Please retype the records below exactly as they appear, but leave out the pictures.

Saved data entries:
=== Begin Enclosure ===
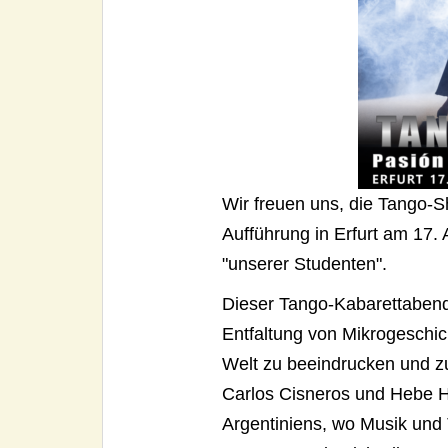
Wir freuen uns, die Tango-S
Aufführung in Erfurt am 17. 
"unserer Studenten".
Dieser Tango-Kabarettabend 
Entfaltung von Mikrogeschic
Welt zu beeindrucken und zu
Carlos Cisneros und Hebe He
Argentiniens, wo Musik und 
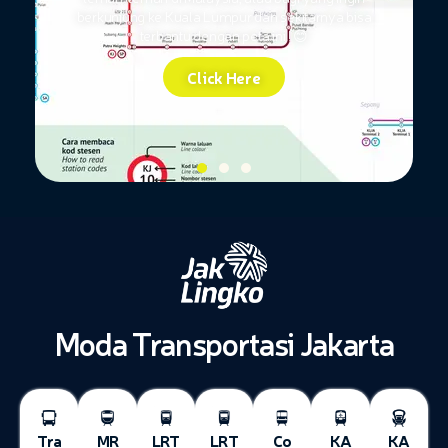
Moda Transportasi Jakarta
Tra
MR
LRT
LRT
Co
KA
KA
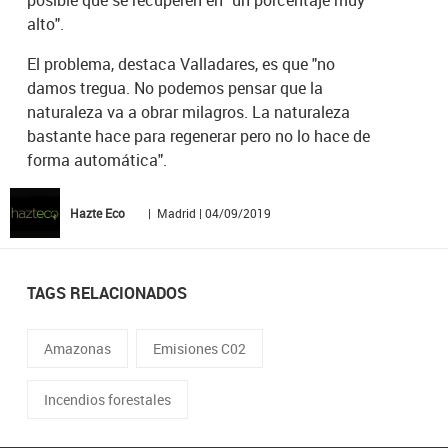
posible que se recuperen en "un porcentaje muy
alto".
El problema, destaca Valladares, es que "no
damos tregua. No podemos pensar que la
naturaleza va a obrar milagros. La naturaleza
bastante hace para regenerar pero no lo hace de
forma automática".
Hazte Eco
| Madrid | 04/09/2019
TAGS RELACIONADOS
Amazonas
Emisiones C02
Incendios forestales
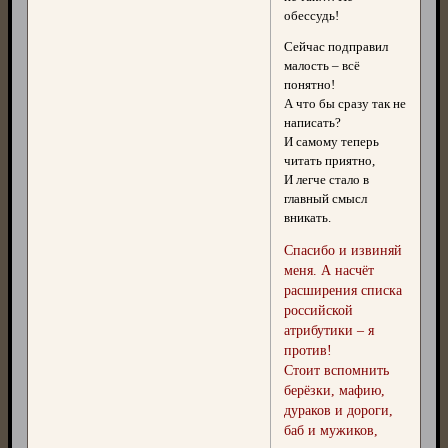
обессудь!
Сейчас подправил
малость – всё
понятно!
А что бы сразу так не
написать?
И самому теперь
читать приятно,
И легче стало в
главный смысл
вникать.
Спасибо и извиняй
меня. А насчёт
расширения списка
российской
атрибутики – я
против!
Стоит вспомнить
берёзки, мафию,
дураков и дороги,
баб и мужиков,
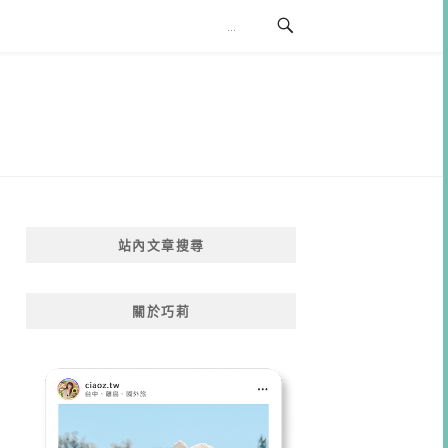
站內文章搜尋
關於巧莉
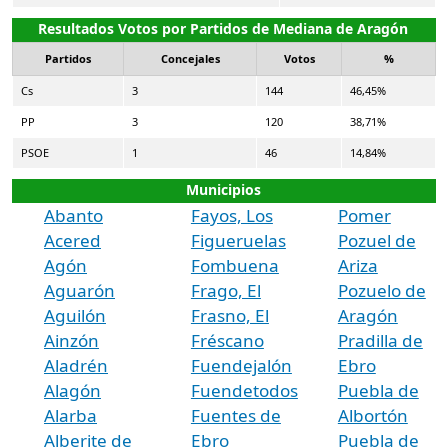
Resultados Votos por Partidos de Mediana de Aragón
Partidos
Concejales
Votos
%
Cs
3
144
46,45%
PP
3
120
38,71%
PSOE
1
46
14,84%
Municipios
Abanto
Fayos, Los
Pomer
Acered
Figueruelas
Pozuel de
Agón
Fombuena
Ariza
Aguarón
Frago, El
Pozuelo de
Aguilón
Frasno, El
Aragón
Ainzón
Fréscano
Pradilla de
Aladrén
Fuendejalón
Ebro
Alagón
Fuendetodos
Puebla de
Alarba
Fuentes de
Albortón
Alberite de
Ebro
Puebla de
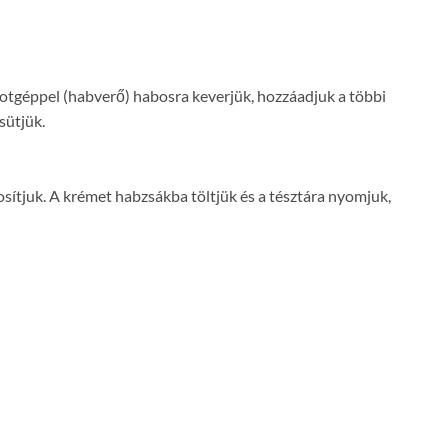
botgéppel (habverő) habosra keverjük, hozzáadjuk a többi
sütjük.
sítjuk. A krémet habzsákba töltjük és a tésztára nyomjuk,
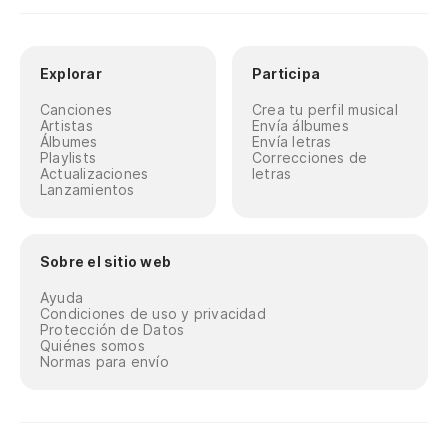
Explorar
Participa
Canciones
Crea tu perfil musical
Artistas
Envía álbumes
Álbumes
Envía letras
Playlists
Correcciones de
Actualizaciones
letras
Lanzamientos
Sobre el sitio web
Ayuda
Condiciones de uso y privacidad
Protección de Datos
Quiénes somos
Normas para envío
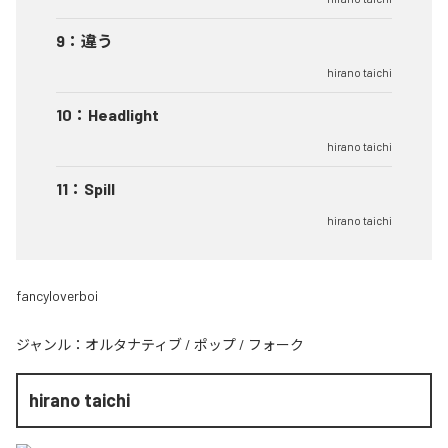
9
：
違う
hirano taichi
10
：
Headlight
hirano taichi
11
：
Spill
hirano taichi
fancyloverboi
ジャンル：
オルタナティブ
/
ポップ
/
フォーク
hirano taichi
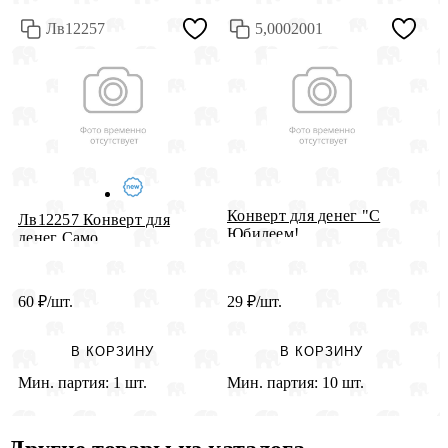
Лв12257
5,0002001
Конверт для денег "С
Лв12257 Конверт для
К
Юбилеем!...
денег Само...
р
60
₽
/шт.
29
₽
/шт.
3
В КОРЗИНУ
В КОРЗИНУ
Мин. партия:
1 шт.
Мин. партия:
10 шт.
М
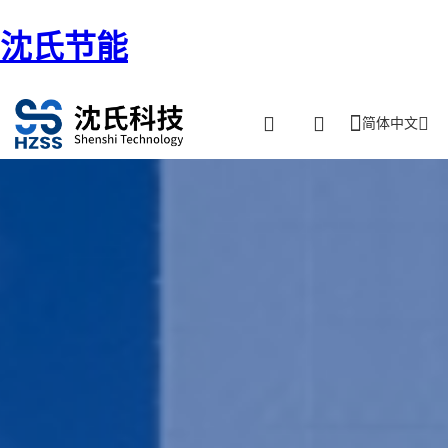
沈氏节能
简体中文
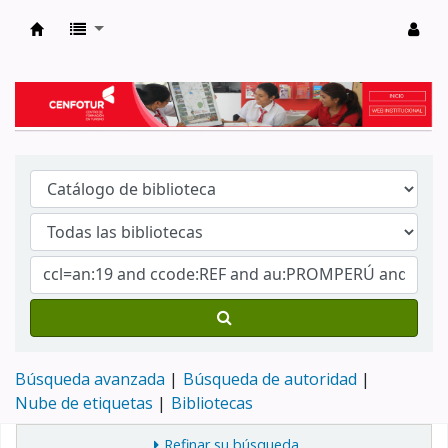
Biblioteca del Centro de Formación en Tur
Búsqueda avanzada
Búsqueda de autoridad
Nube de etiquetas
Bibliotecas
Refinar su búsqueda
=== End Enclosure ===
Written solution:
Wir freuen uns, die Tango-S
Aufführung in Erfurt am 17. 
"unserer Studenten".
Dieser Tango-Kabarettabend 
Entfaltung von Mikrogeschic
Welt zu beeindrucken und zu
Carlos Cisneros und Hebe He
Argentiniens, wo Musik und 
Moda Transportasi Jakarta
Tra
MR
LRT
LRT
Co
KA
KA
posible que se recuperen en "un porcentaje muy
alto".
El problema, destaca Valladares, es que "no
damos tregua. No podemos pensar que la
naturaleza va a obrar milagros. La naturaleza
bastante hace para regenerar pero no lo hace de
forma automática".
Hazte Eco
| Madrid | 04/09/2019
TAGS RELACIONADOS
Amazonas
Emisiones C02
Incendios forestales
обессудь!
Сейчас подправил
малость – всё
понятно!
А что бы сразу так не
написать?
И самому теперь
читать приятно,
И легче стало в
главный смысл
вникать.
Спасибо и извиняй
меня. А насчёт
расширения списка
российской
атрибутики – я
против!
Стоит вспомнить
берёзки, мафию,
дураков и дороги,
баб и мужиков,
站內文章搜尋
關於巧莉
Resultados Votos por Partidos de Mediana de Aragón
Partidos
Concejales
Votos
%
Cs
3
144
46,45%
PP
3
120
38,71%
PSOE
1
46
14,84%
Municipios
Abanto
Fayos, Los
Pomer
Acered
Figueruelas
Pozuel de
Agón
Fombuena
Ariza
Aguarón
Frago, El
Pozuelo de
Aguilón
Frasno, El
Aragón
Ainzón
Fréscano
Pradilla de
Aladrén
Fuendejalón
Ebro
Alagón
Fuendetodos
Puebla de
Alarba
Fuentes de
Albortón
Alberite de
Ebro
Puebla de
botgéppel (habverő) habosra keverjük, hozzáadjuk a többi
sütjük.
sítjuk. A krémet habzsákba töltjük és a tésztára nyomjuk,
Explorar
Participa
Canciones
Crea tu perfil musical
Artistas
Envía álbumes
Álbumes
Envía letras
Playlists
Correcciones de
Actualizaciones
letras
Lanzamientos
Sobre el sitio web
Ayuda
Condiciones de uso y privacidad
Protección de Datos
Quiénes somos
Normas para envío
9
：
違う
hirano taichi
10
：
Headlight
hirano taichi
11
：
Spill
hirano taichi
fancyloverboi
ジャンル：
オルタナティブ
/
ポップ
/
フォーク
hirano taichi
Лв12257
5,0002001
Конверт для денег "С
Лв12257 Конверт для
К
Юбилеем!...
денег Само...
р
60
₽
/шт.
29
₽
/шт.
3
В КОРЗИНУ
В КОРЗИНУ
Мин. партия:
1 шт.
Мин. партия:
10 шт.
М
沈氏节能
简体中文
Biblioteca del Centro de Formación en Tur
Búsqueda avanzada
Búsqueda de autoridad
Nube de etiquetas
Bibliotecas
Refinar su búsqueda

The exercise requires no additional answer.